By NETANEL, SARAH ANSANI
July 29, 2019 23:13
3 minute read.
NETANEL AND Sarah Ansani: We will serve as a steady bridge between Israel and Diaspora Jewry

NETANEL AND Sarah Ansani: We will serve as a steady bridge between Israel and Diaspora Jewry. (photo credit: Courtesy)

The moment we came to Israel we felt good. Each of us felt that this was the right place for us to be. Netanel made aliyah 11 years ago from Argentina, and Sarah came here five years ago from Denmark. Although we felt we were home, immigration to any new country has its difficulties, such as getting used to the language, culture, weather and bureaucracy. Putting down one’s roots in a new place is an exciting yet exhausting process.

But we had always considered Israel to be our home, and this served as a great advantage to us. Despite the difficulties, we had a positive attitude. We felt a sense of belonging and knew that this was the place where Jews should live. Despite the missiles, the knifings and the stones being thrown, we felt that Israel was the safest place in the world for us.
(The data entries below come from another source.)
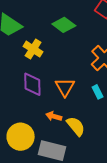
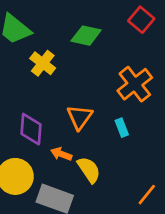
green diamond: (64, 25) -> (86, 36), turned -30
purple diamond: (32, 84) -> (31, 129), moved

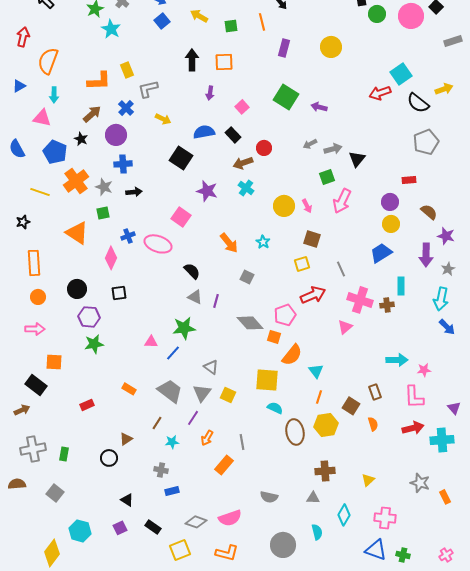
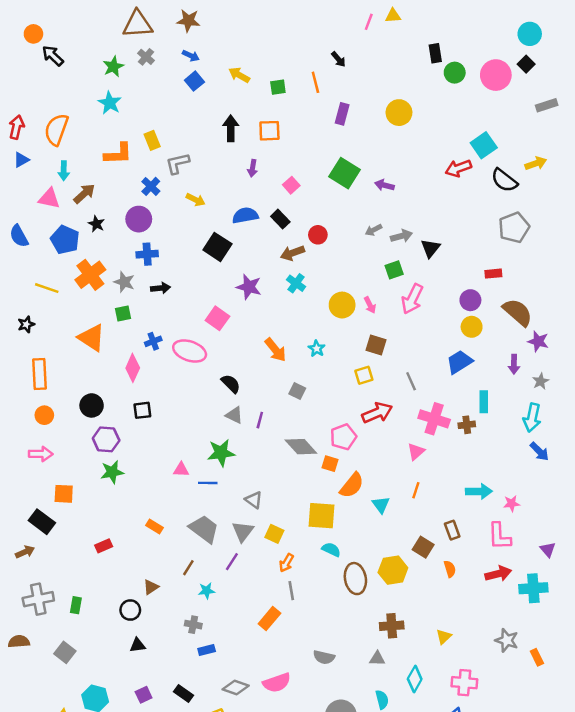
cyan star: (111, 29) -> (110, 103), moved
red arrow: (23, 37) -> (16, 127), moved
brown arrow: (92, 114) -> (84, 194), moved
brown semicircle: (429, 212) -> (518, 312), size x1.5
purple arrow: (426, 255) -> (514, 364), size x0.7
blue line: (173, 353) -> (208, 483), turned 49
orange line: (319, 397) -> (416, 490), moved
orange arrow: (207, 438) -> (286, 563), moved
black triangle: (127, 500) -> (138, 645), moved, turned -40

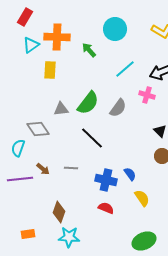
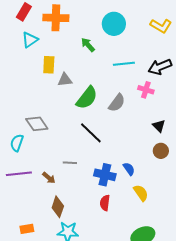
orange cross: (57, 37) -> (56, 18), moved
cyan line: (125, 69) -> (124, 64), turned 35
gray triangle: (61, 109) -> (65, 80), moved
brown arrow: (43, 169) -> (49, 178), moved
red semicircle: (106, 208) -> (105, 203), turned -105

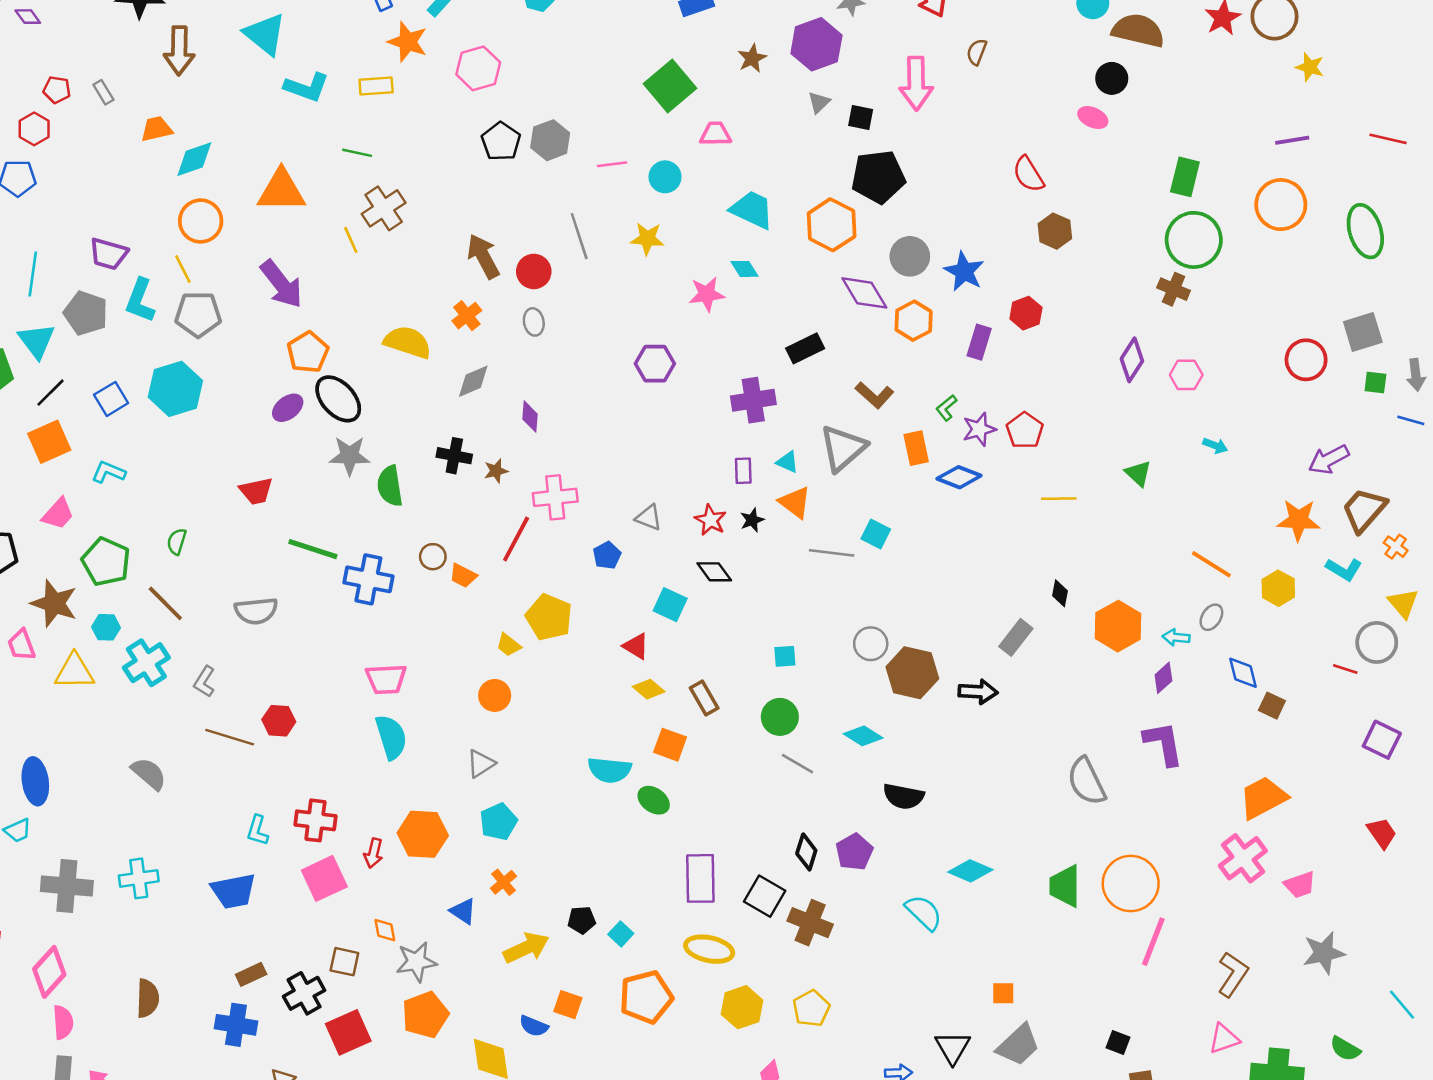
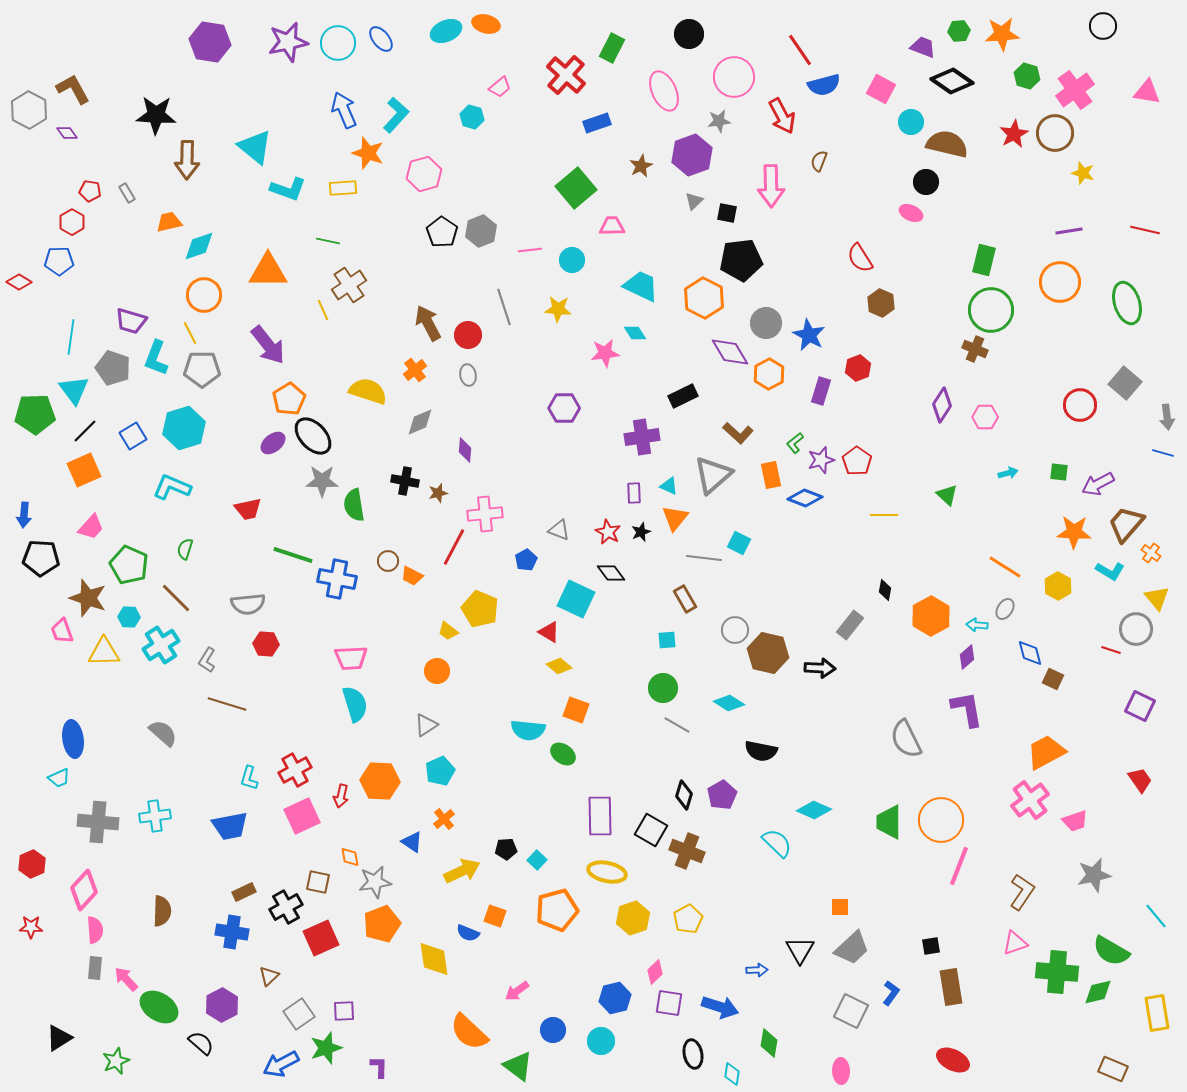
gray square: (1363, 332) -> (1125, 383), turned -32
green square: (1375, 383) -> (1059, 472), moved
cyan arrow: (1215, 446) -> (1008, 473), turned -36
cyan L-shape: (109, 472) -> (172, 487), moved, size x1.4
orange triangle: (795, 502) -> (675, 518), turned 32
cyan square: (670, 605) -> (576, 599), size x1.4
brown rectangle: (704, 698) -> (685, 599), moved
red hexagon: (279, 721) -> (266, 644), moved
red cross: (315, 820) -> (295, 770), turned -36
black square: (1118, 1042) -> (931, 946), turned -30
green semicircle: (1345, 1049) -> (1111, 951), size x1.5

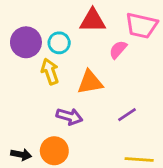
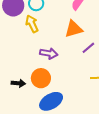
orange triangle: (90, 82) -> (74, 29), moved

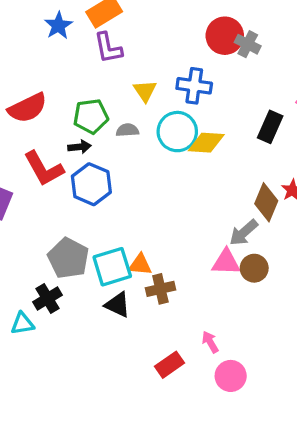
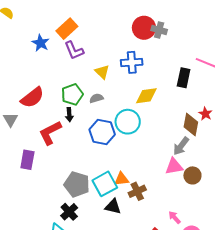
cyan circle: (177, 132) -> (128, 122), moved
black arrow: (80, 147) -> (69, 115), turned 104
red L-shape: (44, 169) -> (50, 133), turned 104
blue hexagon: (91, 184) -> (102, 132), moved
brown circle: (254, 268) -> (192, 175), moved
In keeping with this feeling – and as part of our desire to make our country a safer place – we each enlisted in the IDF and served as lone soldiers. The army is a very important bridge in getting to know Israeli culture and acclimatizing to it. For us, there was an added benefit: It was in the IDF that we met and fell in love. We married and set up home in Israel, and our first son was born here a year ago.

So, after the long road we had traveled, we finally felt acclimated. Then, after the birth of a sabra son, what could possibly convince us to leave, even if only temporarily? Why would we once again want to put ourselves through the same difficulties in order to settle in yet another new country, and once again face the same obstacles and challenges? 
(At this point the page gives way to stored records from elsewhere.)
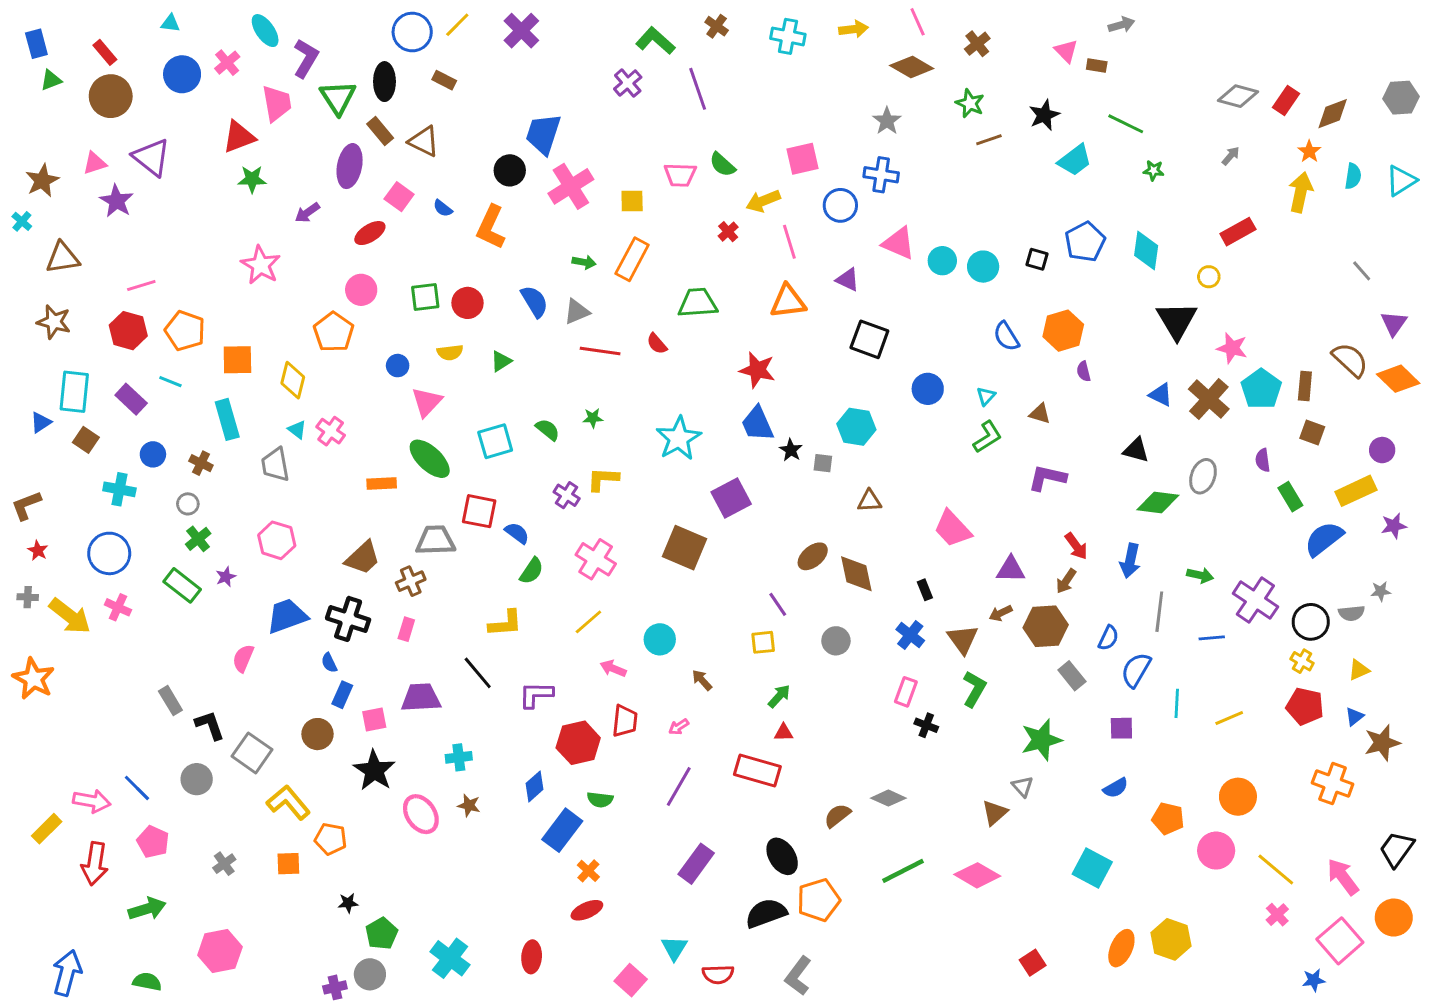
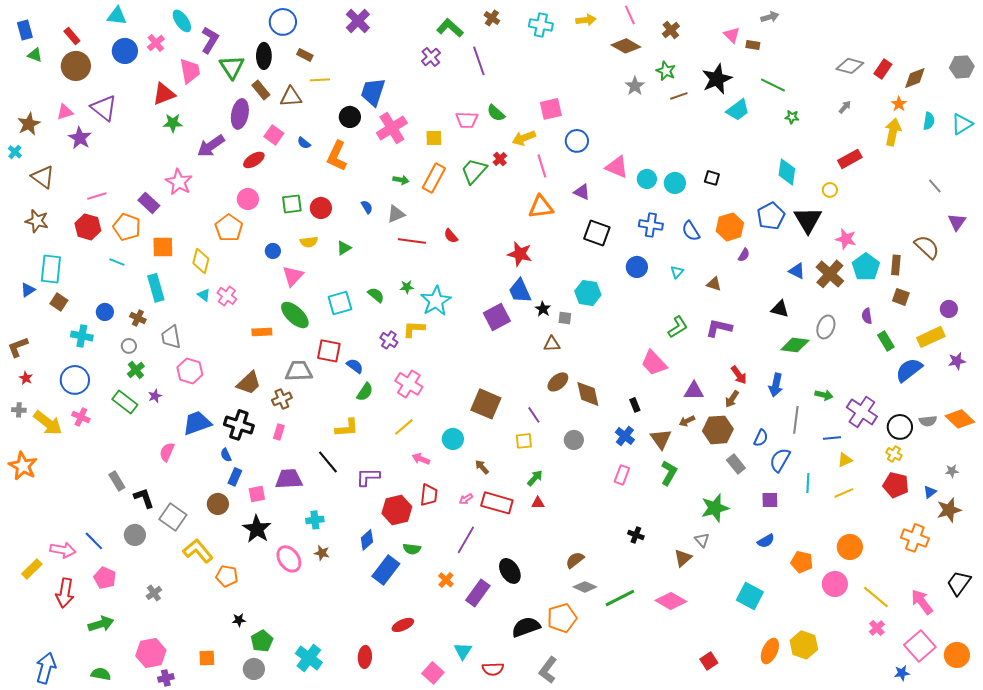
cyan triangle: (170, 23) -> (117, 16), size x1.5
yellow line: (457, 25) -> (320, 80), moved, turned 42
green triangle: (51, 80) -> (35, 55), turned 42
black star: (1044, 115) -> (717, 79), size x1.4
gray star: (887, 121) -> (635, 86), moved
brown triangle: (424, 141) -> (291, 97), turned -30
blue cross: (881, 175) -> (651, 225), moved
purple arrow: (307, 213) -> (211, 146), size x1.6
blue pentagon: (1085, 242) -> (771, 216), moved
brown triangle: (63, 258) -> (43, 177), turned 45
blue semicircle: (535, 301) -> (367, 207), size x0.6
green trapezoid: (698, 303) -> (474, 171), moved, turned -44
purple semicircle: (1084, 371) -> (744, 255), turned -136
orange diamond: (1398, 379) -> (960, 419), moved
purple rectangle: (131, 399) -> (149, 203), moved
green L-shape: (987, 437) -> (678, 327), moved
cyan star: (679, 438) -> (436, 301), moved
gray trapezoid: (275, 465) -> (171, 337), moved
purple square: (731, 498) -> (497, 317), moved
brown triangle: (869, 501) -> (552, 344), moved
brown square: (685, 548) -> (486, 404), moved
gray star: (1381, 591) -> (952, 471), moved
yellow triangle: (1359, 670) -> (845, 460), moved
black cross: (926, 725) -> (636, 535), moved
red rectangle: (757, 770) -> (497, 503), moved
gray diamond: (888, 798) -> (585, 587), moved
black ellipse: (782, 856) -> (510, 571), moved
orange square: (288, 864) -> (207, 658), moved
orange cross: (588, 871) -> (446, 580), moved
orange circle: (1394, 918) -> (957, 655), moved
purple cross: (335, 987) -> (166, 678), moved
When we heard about a specialized emissary training program that also placed and accompanied its graduates into the field, and after we heard stories from several shluchim (emissaries) who had already returned to Israel, it was obvious to us both that shlichut (emissary work) was the right thing to do. After all the goodness that we each received in Israel individually and together, after the sense of security and belonging that we had acquired – and because we each know from personal experience about the challenges facing Diaspora Jewry – we felt that this was the right time to give back to our country and represent it abroad.
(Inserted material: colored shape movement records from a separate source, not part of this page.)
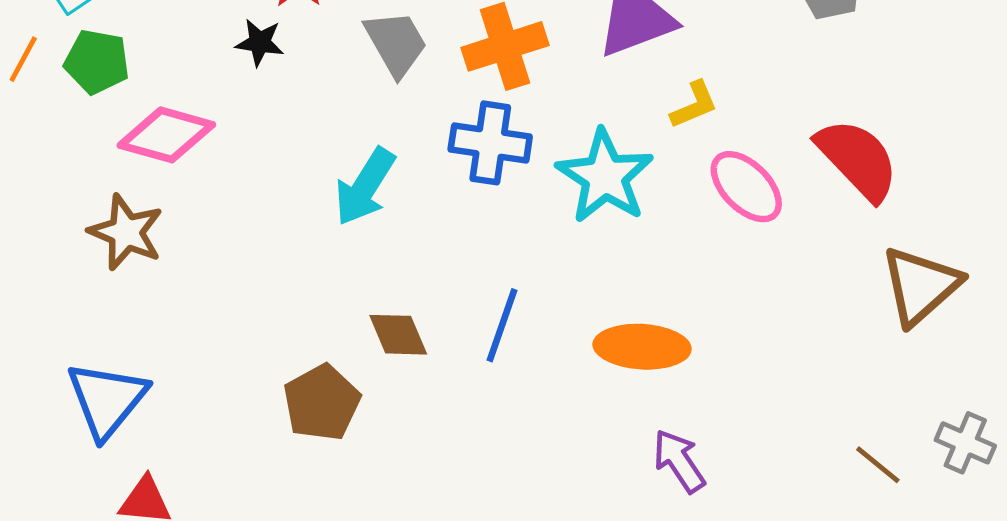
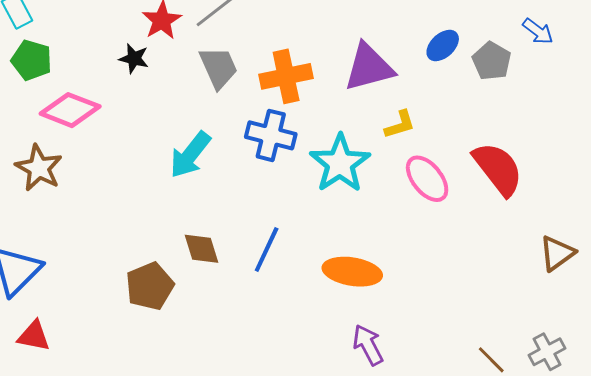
brown triangle: (921, 286) -> (557, 253), moved, size x0.7
gray cross: (965, 443) -> (547, 352), turned 33

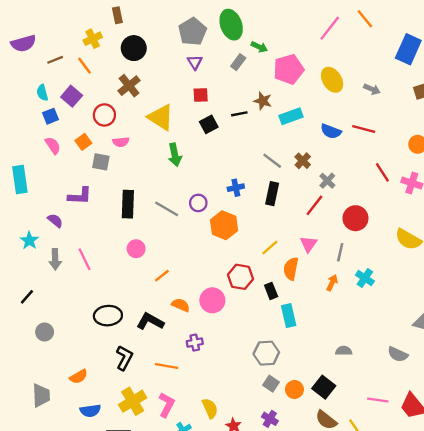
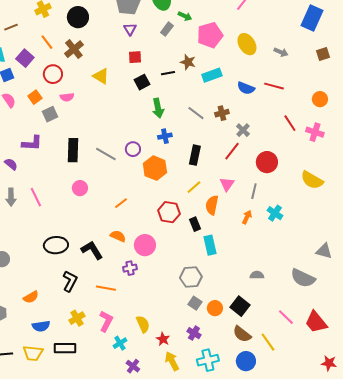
orange line: (84, 66) -> (47, 42), moved
yellow triangle: (161, 117) -> (101, 76), size x0.7
green arrow: (175, 155) -> (158, 108), moved
brown cross: (303, 161) -> (222, 113), turned 32
gray square: (101, 162) -> (50, 114), turned -35
black rectangle: (272, 194) -> (195, 155), moved
orange line: (162, 276) -> (121, 203), moved
pink circle: (212, 300) -> (145, 245), moved
black L-shape: (150, 321) -> (92, 250), turned 30
gray semicircle: (398, 354) -> (303, 278), size x1.4
pink line: (378, 400) -> (286, 317), turned 36
yellow cross: (133, 401) -> (77, 318), size x0.7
We are going on a mission as emissaries to tell the world about what really happens in Israel and to give information that they cannot find in their local media. We will talk with the local Jewish community and explain what really goes on here, and we will do our best to empower them to grow closer to Israel and help them reconnect to their Jewish roots. We will be there to give people just like us – just like who we were when we first lived there – an opportunity to connected to their Jewish heritage in a loving and respectful way. We will serve as a steady bridge between Israel and Diaspora Jewry.

We know it will not be easy to leave our home. We have already done so once, and we know we will face difficulties. Yet we are prepared to do so in order to strengthen our sisters and brothers in the Diaspora, as well as those in our new home in Israel.

The writers are the 500th family to be trained through the Ohr Torah Stone Straus-Amiel program – which has been training educational and rabbinical emissaries for 21 years – and its Maarava program that trains rabbinic couples heading to Sephardi communities around the world.